▶ [Aim of the task]: Leaving the pictures aside, reproduce the data in full and word for word.

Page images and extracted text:

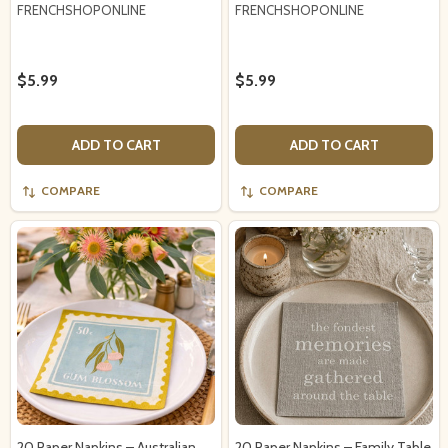
FRENCHSHOPONLINE
FRENCHSHOPONLINE
$5.99
$5.99
ADD TO CART
ADD TO CART
COMPARE
COMPARE
20 Paper Napkins – Australian
20 Paper Napkins – Family Table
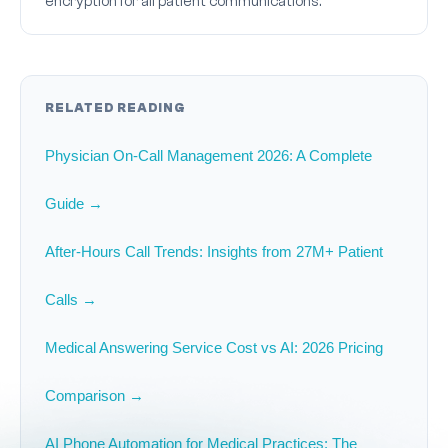
encryption for all patient communications.
RELATED READING
Physician On-Call Management 2026: A Complete
Guide →
After-Hours Call Trends: Insights from 27M+ Patient
Calls →
Medical Answering Service Cost vs AI: 2026 Pricing
Comparison →
AI Phone Automation for Medical Practices: The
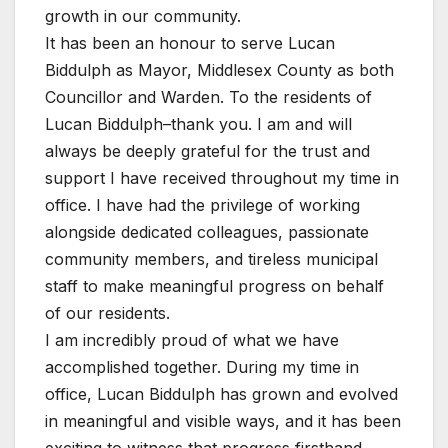
growth in our community.
It has been an honour to serve Lucan
Biddulph as Mayor, Middlesex County as both
Councillor and Warden. To the residents of
Lucan Biddulph–thank you. I am and will
always be deeply grateful for the trust and
support I have received throughout my time in
office. I have had the privilege of working
alongside dedicated colleagues, passionate
community members, and tireless municipal
staff to make meaningful progress on behalf
of our residents.
I am incredibly proud of what we have
accomplished together. During my time in
office, Lucan Biddulph has grown and evolved
in meaningful and visible ways, and it has been
exciting to witness that progress firsthand.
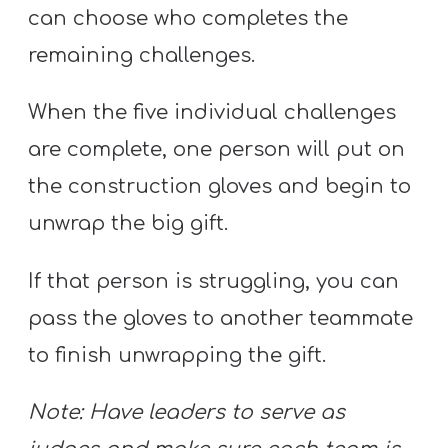
can choose who completes the
remaining challenges.
When the five individual challenges
are complete, one person will put on
the construction gloves and begin to
unwrap the big gift.
If that person is struggling, you can
pass the gloves to another teammate
to finish unwrapping the gift.
Note: Have leaders to serve as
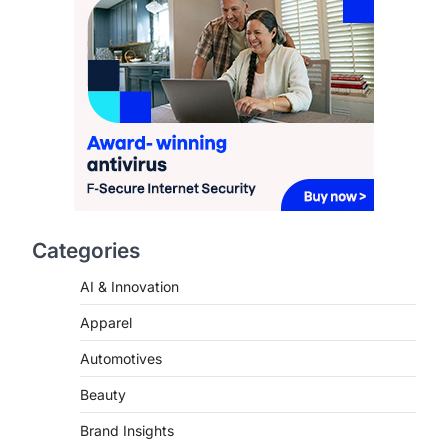
This article contains affiliate links. If
you purchase or book through these
links, we may…
2
FASHION & BEAUTY
TRENDS
The Streetwear Takeover:
Why GLD’s Women’s
Collection is Dominating
2026
FeedUpdate Team
7
min read
Categories
This article contains affiliate links. If
AI & Innovation
you purchase or book through these
links, we may…
3
Apparel
Automotives
ENTERTAINMENT
TRENDS
From ‘Paddington The
Beauty
Musical’ to ‘Mean Girls’:
Secure Your Seats for
Brand Insights
2026’s Biggest ATG Shows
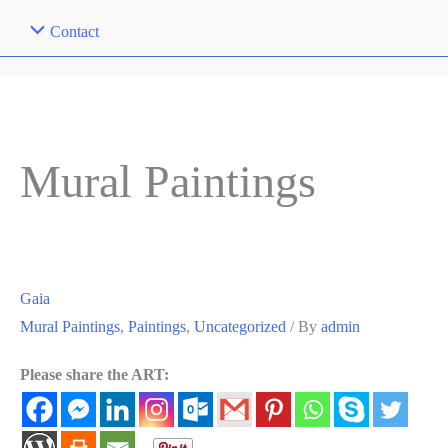
Contact
Mural Paintings
Gaia
Mural Paintings
,
Paintings
,
Uncategorized
/ By
admin
Please share the ART:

▶ [Solution below]:
FRENCHSHOPONLINE
FRENCHSHOPONLINE
$5.99
$5.99
ADD TO CART
ADD TO CART
COMPARE
COMPARE
20 Paper Napkins – Australian
20 Paper Napkins – Family Table
encryption for all patient communications.
RELATED READING
Physician On-Call Management 2026: A Complete
Guide →
After-Hours Call Trends: Insights from 27M+ Patient
Calls →
Medical Answering Service Cost vs AI: 2026 Pricing
Comparison →
AI Phone Automation for Medical Practices: The
growth in our community.
It has been an honour to serve Lucan
Biddulph as Mayor, Middlesex County as both
Councillor and Warden. To the residents of
Lucan Biddulph–thank you. I am and will
always be deeply grateful for the trust and
support I have received throughout my time in
office. I have had the privilege of working
alongside dedicated colleagues, passionate
community members, and tireless municipal
staff to make meaningful progress on behalf
of our residents.
I am incredibly proud of what we have
accomplished together. During my time in
office, Lucan Biddulph has grown and evolved
in meaningful and visible ways, and it has been
exciting to witness that progress firsthand.
can choose who completes the
remaining challenges.
When the five individual challenges
are complete, one person will put on
the construction gloves and begin to
unwrap the big gift.
If that person is struggling, you can
pass the gloves to another teammate
to finish unwrapping the gift.
Note: Have leaders to serve as
This article contains affiliate links. If
you purchase or book through these
links, we may…
2
FASHION & BEAUTY
TRENDS
The Streetwear Takeover:
Why GLD’s Women’s
Collection is Dominating
2026
FeedUpdate Team
7
min read
Categories
This article contains affiliate links. If
AI & Innovation
you purchase or book through these
links, we may…
3
Apparel
Automotives
ENTERTAINMENT
TRENDS
From ‘Paddington The
Beauty
Musical’ to ‘Mean Girls’:
Secure Your Seats for
Brand Insights
2026’s Biggest ATG Shows
Contact
Mural Paintings
Gaia
Mural Paintings
,
Paintings
,
Uncategorized
/ By
admin
Please share the ART:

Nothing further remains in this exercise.